Though the people she’s worked with have by and large been understanding, a few have been slower on the uptake. One showrunner asked her if she could plan which days she would be sick. “I can’t turn it on and off like a switch,” she said. In this situation, Zollar had an “honest conversation” with the showrunner, who was receptive once she understood it better. At another point in her career, Zollar had a serious health scare, and the showrunner gave her extra time to complete a script.
Unfortunately, this is not always the case. “It’s so common for accommodations to be counted as a financial hit against the person,” said Baker. Studios and networks often assume that these accommodations will be expensive when the reality is they are much lower than they think on an average production. According to the Inevitable Foundation, accommodating a 25% disabled staff and production crew only increases a total series budget by 0.5%. These accommodations could include building ramps for wheelchair-users, providing an assistant for neurodivergent writers, allowing writers to work from home, or providing interpreters for deaf or hard-of-hearing writers.
If productions were made accessible from the get-go, added Baker, “that’s going to mean that you have access later to hire only the best of everybody. Instead of being stuck hiring only people who can get up these stairs, you can hire from the entire pool of talent in Hollywood.”
While not providing accommodations to disabled people might seem like a violation of the Americans With Disabilities Act (ADA), the rules are murkier in workplaces, and suing an employer could be expensive and risky. On top of that, “a lot of people are extremely gun-shy when it comes to filing ADA lawsuits because they could end up at the Supreme Court, which is itching for an opportunity to eviscerate the ADA,” explained Perry.

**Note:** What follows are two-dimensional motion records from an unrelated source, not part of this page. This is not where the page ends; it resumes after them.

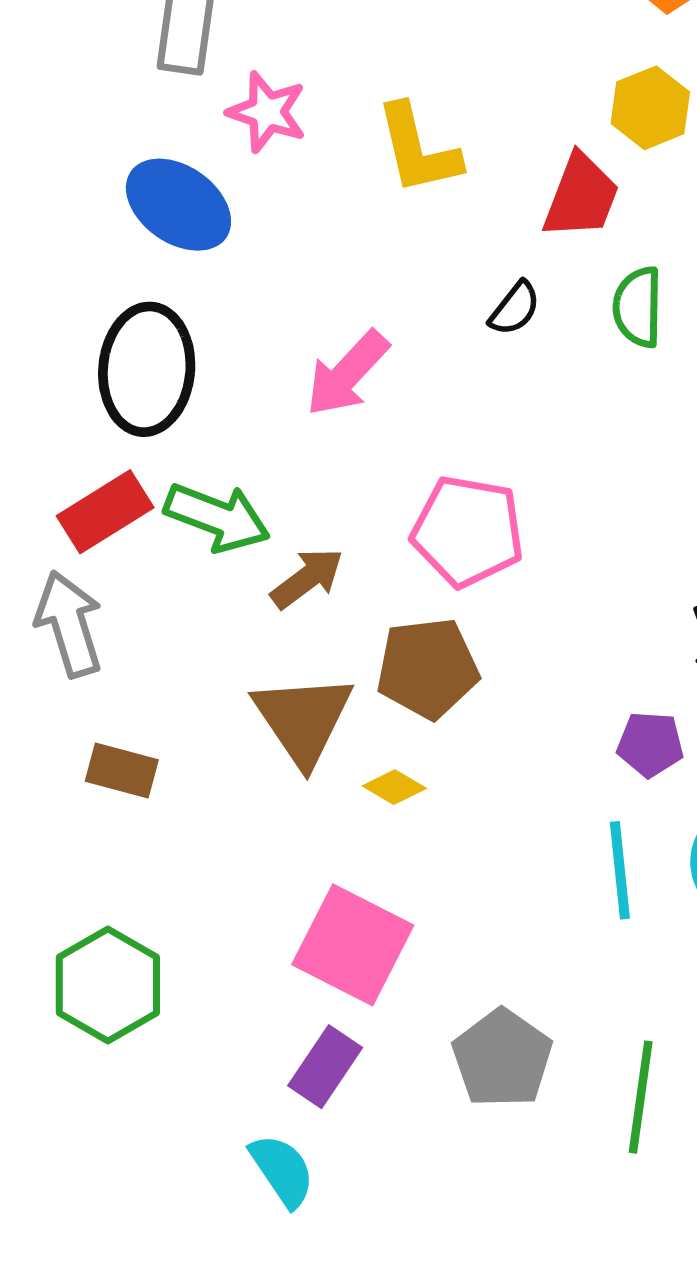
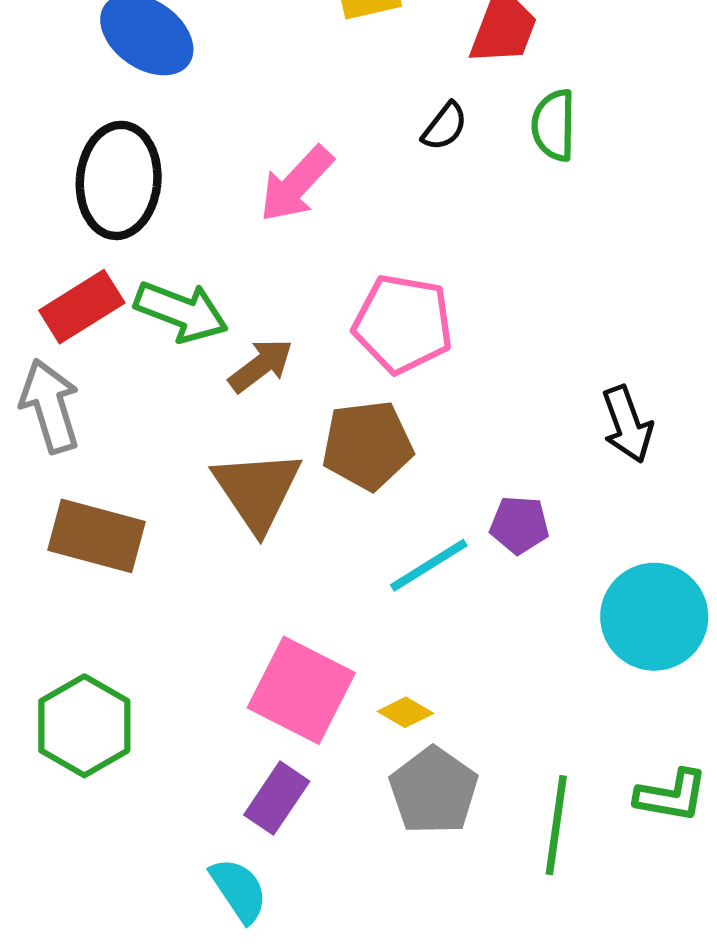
purple pentagon: (650, 744) -> (519, 525), moved
brown rectangle: (122, 771) -> (97, 536), size x1.5
yellow diamond: (394, 787) -> (405, 712), moved
cyan line: (620, 870) -> (429, 565), moved, turned 64

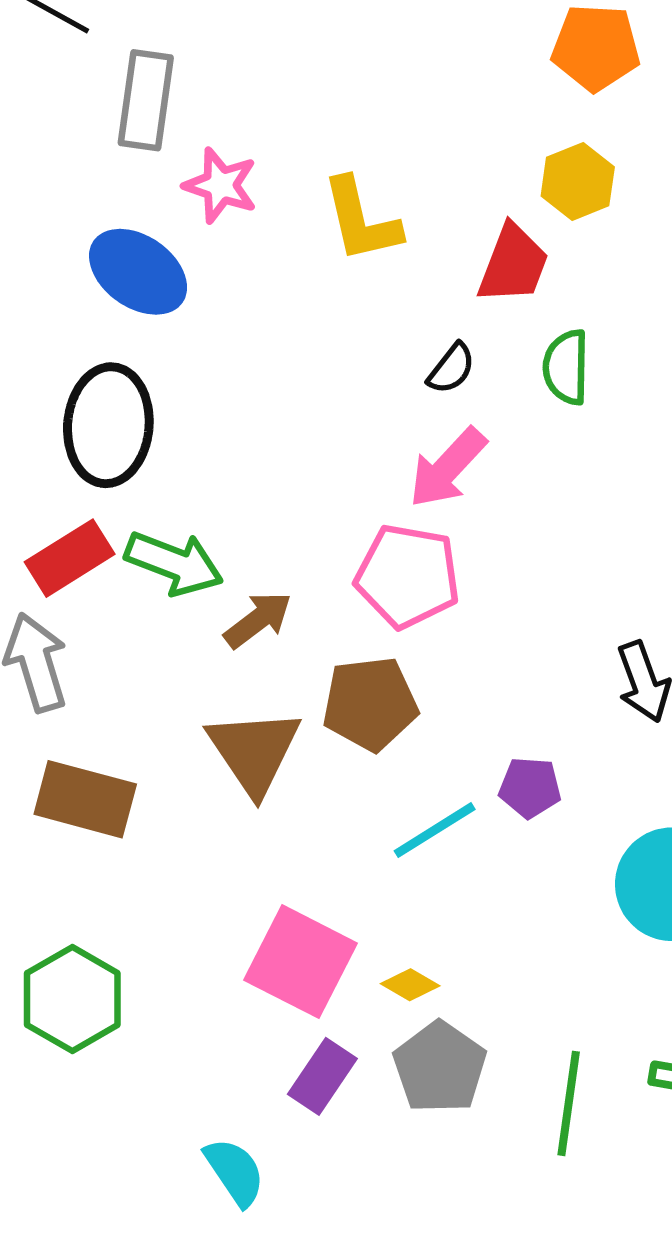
pink arrow: (296, 184) -> (447, 468), moved
purple rectangle: (277, 798) -> (322, 1076), moved

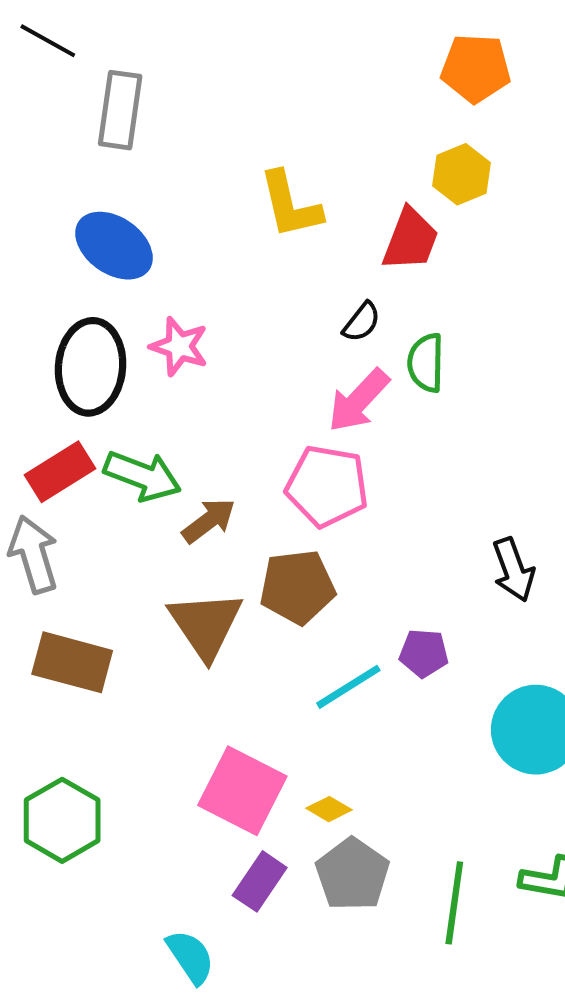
pink star: (221, 185) -> (179, 346), moved
green semicircle: (566, 367) -> (426, 363), moved

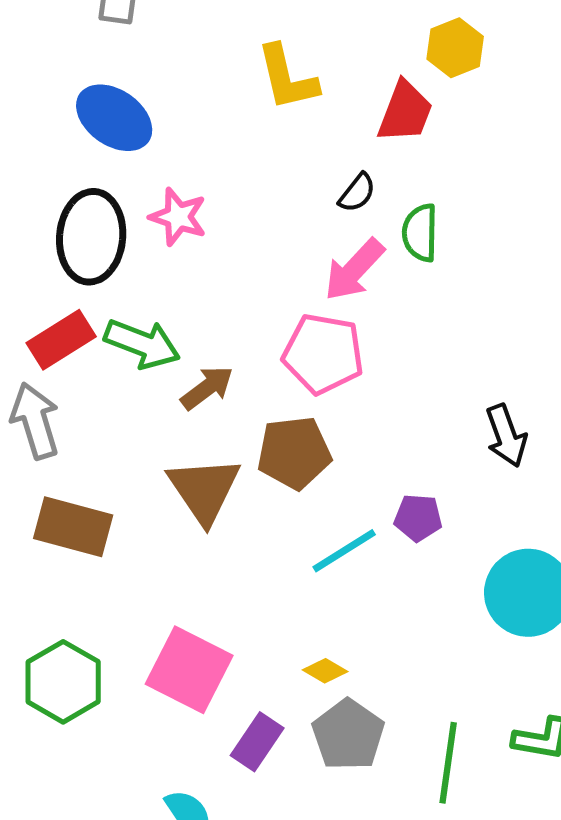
pink square: (242, 791) -> (189, 670), moved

The issue of residuals, which have also dwindled as a result of streaming, could also be especially hard on disabled writers, who are more likely to live under the poverty line and have higher overhead costs due to their medical needs. Health insurance is “a life or death issue” for disabled people, in Perry’s words. To qualify for guild insurance, WGA members must meet an income threshold by certain dates or risk being kicked off.
“With rooms as small as they are, and there hardly being any staff writer positions to start with, it’s really hard to keep your health insurance,” Perry said. She added that if she doesn’t sell something or get hired soon, she and her family will be dropped off the insurance.

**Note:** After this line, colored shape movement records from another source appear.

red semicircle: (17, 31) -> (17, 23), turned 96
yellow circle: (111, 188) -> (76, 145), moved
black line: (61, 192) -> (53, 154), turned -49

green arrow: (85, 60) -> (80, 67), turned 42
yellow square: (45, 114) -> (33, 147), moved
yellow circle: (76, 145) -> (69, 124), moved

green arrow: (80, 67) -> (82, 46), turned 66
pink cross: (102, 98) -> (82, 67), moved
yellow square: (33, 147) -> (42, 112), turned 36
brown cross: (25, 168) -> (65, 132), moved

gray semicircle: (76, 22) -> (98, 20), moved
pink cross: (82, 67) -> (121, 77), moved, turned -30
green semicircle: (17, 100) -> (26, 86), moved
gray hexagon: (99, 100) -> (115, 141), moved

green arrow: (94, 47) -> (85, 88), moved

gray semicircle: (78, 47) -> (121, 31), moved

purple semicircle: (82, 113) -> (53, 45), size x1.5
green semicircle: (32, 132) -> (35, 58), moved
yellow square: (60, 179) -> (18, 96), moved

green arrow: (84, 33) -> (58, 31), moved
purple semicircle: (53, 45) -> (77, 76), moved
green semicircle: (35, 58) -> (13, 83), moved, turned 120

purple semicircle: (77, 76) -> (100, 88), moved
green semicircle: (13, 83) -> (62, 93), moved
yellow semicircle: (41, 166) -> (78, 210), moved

And while it’s common for writers to have gaps between jobs, disabled writers may have more frequent gaps if they have health flare-ups. “Our only option really to survive at all is to have residuals to fill in the gaps,” Baker said.
But working in mini-rooms can often mean no residuals at all. Zollar has seen zero residuals from the mini-rooms she’s worked in because none of them moved forward. “I should have been paid a lot more for that project and my time,” she said. Streaming networks have even started removing shows from their platforms to avoid paying further residuals.
The strike isn’t expected to end any time soon. Most predict it will last longer than the last writers’ strike in 2007, which went on for 100 days. Yet as the AMPTP sharpens its knives, the WGA isn’t backing down either, as other unions vote to join them in their struggle.
“The fact that other unions are specifically joining with the WGA and tethering their demands to our demands and making it clear that this will be a multi-union effort, that has the potential to actually create real, lasting change for the whole industry,” Baker said.